A local community is planning to take action after a dog attacked and killed another dog on a walk with its owner last week.
Tuesday night’s city council meeting grew very emotional as Leslie Spears recounted the last three times she has lost pets to dog attacks since she moved to the Village. She wants to see the city do more, but some say she and other citizens need to also play their part to make a difference.
With a city council full of dog owners, Leslie Spears’s words were taken with empathy as she pleaded for change. “It’s the third time and I’m just numb,” she tells News 9.

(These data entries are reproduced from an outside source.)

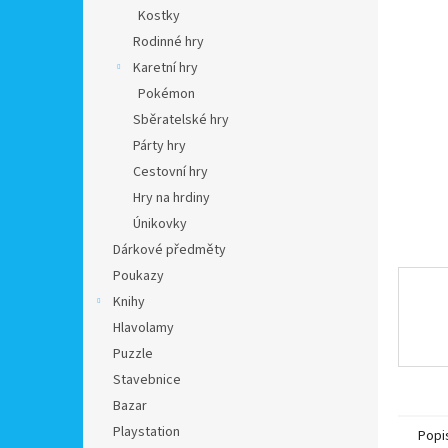
n
Kostky
e
Rodinné hry
l
Karetní hry
Pokémon
Sběratelské hry
Párty hry
Cestovní hry
Hry na hrdiny
Únikovky
Dárkové předměty
Poukazy
Knihy
Hlavolamy
Puzzle
Stavebnice
Bazar
Playstation
Popi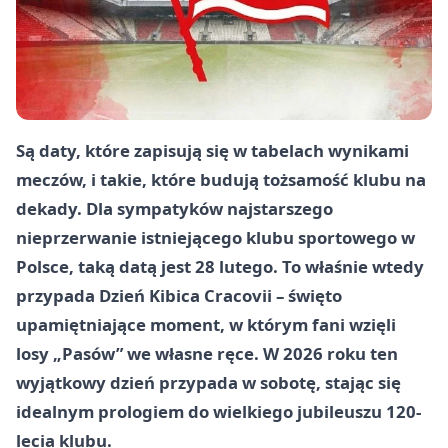
Są daty, które zapisują się w tabelach wynikami
meczów, i takie, które budują tożsamość klubu na
dekady. Dla sympatyków najstarszego
nieprzerwanie istniejącego klubu sportowego w
Polsce, taką datą jest 28 lutego. To właśnie wtedy
przypada Dzień Kibica Cracovii – święto
upamiętniające moment, w którym fani wzięli
losy „Pasów” we własne ręce. W 2026 roku ten
wyjątkowy dzień przypada w sobotę, stając się
idealnym prologiem do wielkiego jubileuszu 120-
lecia klubu.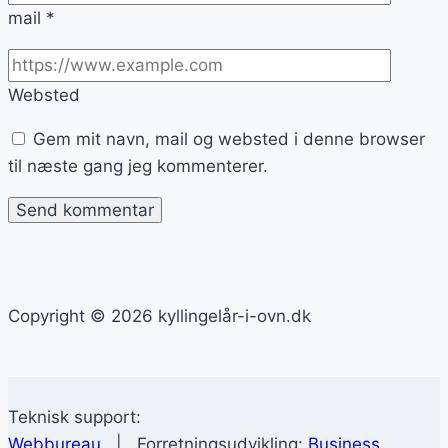
mail
*
Websted
Gem mit navn, mail og websted i denne browser
til næste gang jeg kommenterer.
Copyright © 2026 kyllingelår-i-ovn.dk
Teknisk support:
Webbureau
| Forretningsudvikling:
Business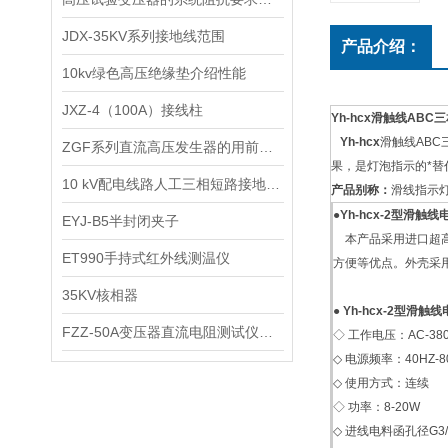
JDX-35KV系列接地线范围
产品介绍：
10kv绿色高压绝缘垫介绍性能
JXZ-4（100A）接线柱
Yh-hcx滑触线AB
Yh-hcx
滑触线AB
ZGF系列直流高压发生器的用前准备
果，是灯泡指示的*替
10 kV配电线路人工三相短路接地试验总结
产品别称：
滑线指示灯
●
Yh-hcx-2型滑
EYJ-B5半封闭夹子
本产品采用进口超高
ET990手持式红外线测温仪
方便等优点。外壳采用
35KV核相器
●
Yh-hcx-2型滑
FZZ-50A变压器直流电阻测试仪功能特点
◇ 工作电压：AC-380
◇ 电源频率：40HZ-8
◇ 使用方式：连续
◇ 功率：8-20W
◇ 进线电料函孔径G3/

As she walked her Papillon Albert last week, she says a neighbor’s dog escaped two fences to reach them. Spears carries a sharpened golf club to fend off vicious animals after her previous encounters, but in the moment she was only focused on pulling Albert from the dogs jaws.
She says, “I wish I would’ve kicked the dog or something but you never know what you’re going to do in a panic situation, plus I was so taken aback and it happened in seconds.”
The Village’s leaders are proud to have one of the strictest animal codes in the area. After asking her neighbors for feedback though, Spears suggests training on how to respond to an attack.
At the meeting one neighbor spoke up, saying, “Should I carry a gun? I don’t want to do that. I just want to protect my little animal.”
Locals are also calling for increased liability for owners of both animals and rental properties. Mayor Sonny Wilkinson agrees, but says concerned citizens have to follow through by signing the complaint for a vicious dog and showing up in court.
“I understand some people don’t want to confront their neighbors,” he says, “but if there’s a vicious dog involved, they’re really not doing that just for themselves. They’re doing it for the community.”
Despite losing her dog, Spears still hesitated to sign the complaint. “It was lonely,” she remarks. “It was angry, and we’ve always suspected it and just felt that if we were calling in, we’d be like a nosy neighbor.”
She is planning to sign it now, though.
Police chief Paul Kinman believes if more people did so, the code would not need to be changed. He says, “We have enough in there. We just have to have people step up, sign the complaints and take due process.”
City council did not vote on any changes on Tuesday. They will meet again to decide on potential amendments in the coming month.